To help you cultivate a strong connection throughout the year, we’ve put together seven tips for a harmonious relationship:
This advice might sound simple, but try to recognize one thing that you appreciate about your partner every day. You might write these down in a gratitude journal, and share a couple of these sentiments at the end of your busy week.
Try to cultivate present-moment awareness with your partner. Being mindful means paying attention to the things in your relationship that are important to you right now.
During times of relationship conflict, it’s common to return to the past by mentioning old hurts and disappointments. We’re also likely to try to ‘predict’ our partner’s future behavior by saying things like, “I know this will never change,” or “You will always forget to…”
These kinds of statements can foster feelings of helplessness and anger because they convey that you don’t trust that your partner will ever change his/her behavior.
It might sound cliché, but letting things go is an important aspect of a healthy relationship. Forgiveness is an act of compassion that conveys that we trust our partner and recognize that they are human and make mistakes.
If you have difficulty forgiving your partner, it might indicate that you don’t feel as if they understand your emotional pain.
Couples therapy or coaching is one way to learn how to communicate more efficiently so that you can learn to let go of the past so that you can start over in the present.
Recent research indicates the poor communication is the #1 reason that couples break-up.
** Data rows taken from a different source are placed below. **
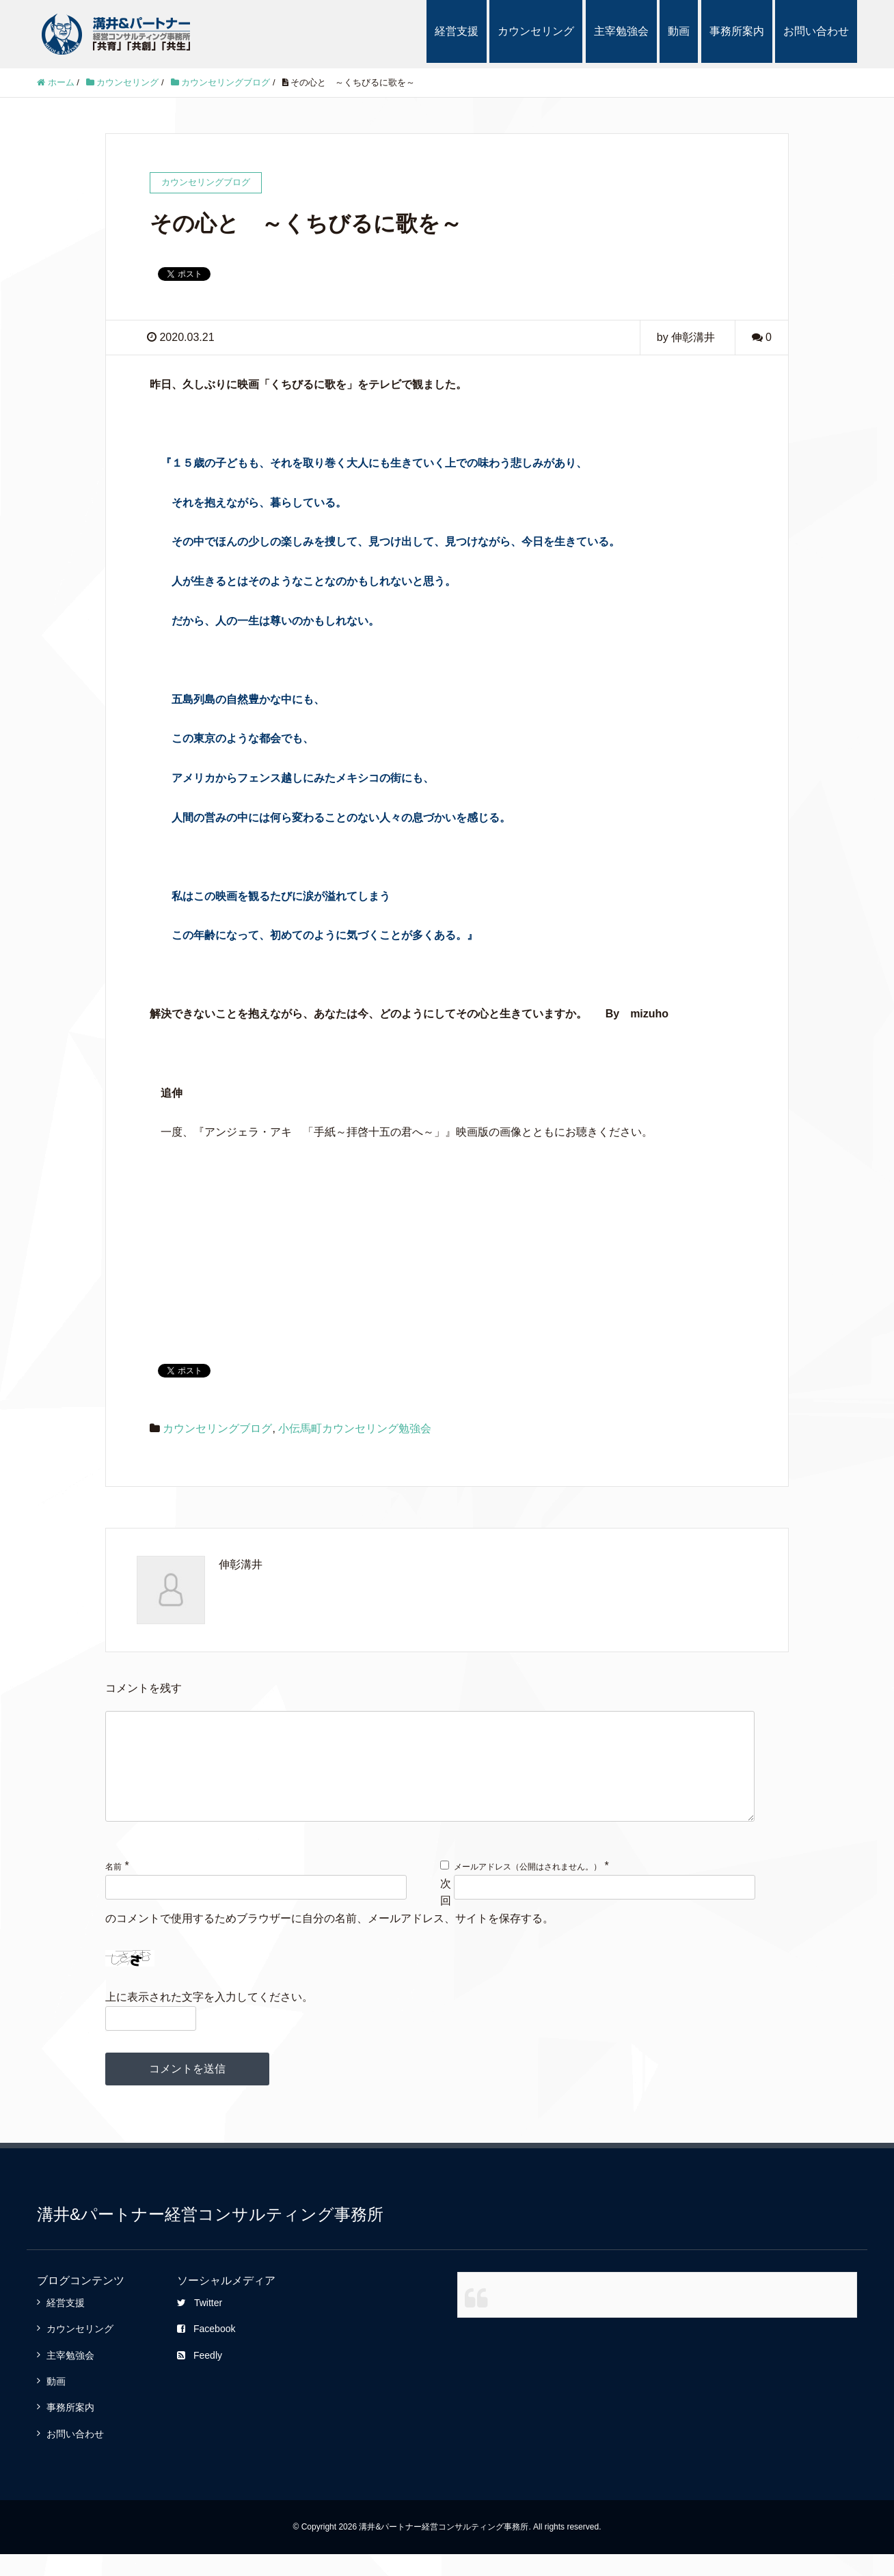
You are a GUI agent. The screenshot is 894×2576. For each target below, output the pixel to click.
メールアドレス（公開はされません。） (527, 1888)
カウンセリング (536, 31)
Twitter (199, 2324)
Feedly (199, 2377)
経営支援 (456, 31)
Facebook (206, 2350)
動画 (679, 31)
Whether it’s a communication shut down (also known as stonewalling), criticism or a defensive communication style, ineffective forms of self-expression hinder our abilities to work through conflict effectively and to be empathic towards our partners.
One basic rule: Use “I” statements when you express your concerns and feelings. By owning and expressing yourself directly, your partner is less likely to feel as if they are being attacked. When people don’t feel defensive, they can connect and communicate more openly.
Humor is a healthy ingredient for maintaining a robust partnership. Laughter is one way that people relate to each other. Humor can also help diffuse difficult situations, and it’s one way that we can view life through a light-hearted lens that helps us keep things in perspective.
While no relationship is ever 50/50, maintaining a healthy balance of give and take in a partnership shows that you respect and care for each other. It’s also one way to show compassion for your partner.
If you notice they are having a stressful week, take the initiative to lighten their load by offering to take care of some of the daily hassles, such as the dishes, laundry or household cleaning that piles up during the week.
Take Time to Connect
Don’t forget to take the time to connect with your partner daily by having a conversation, going for a walk, or doing an enjoyable activity together.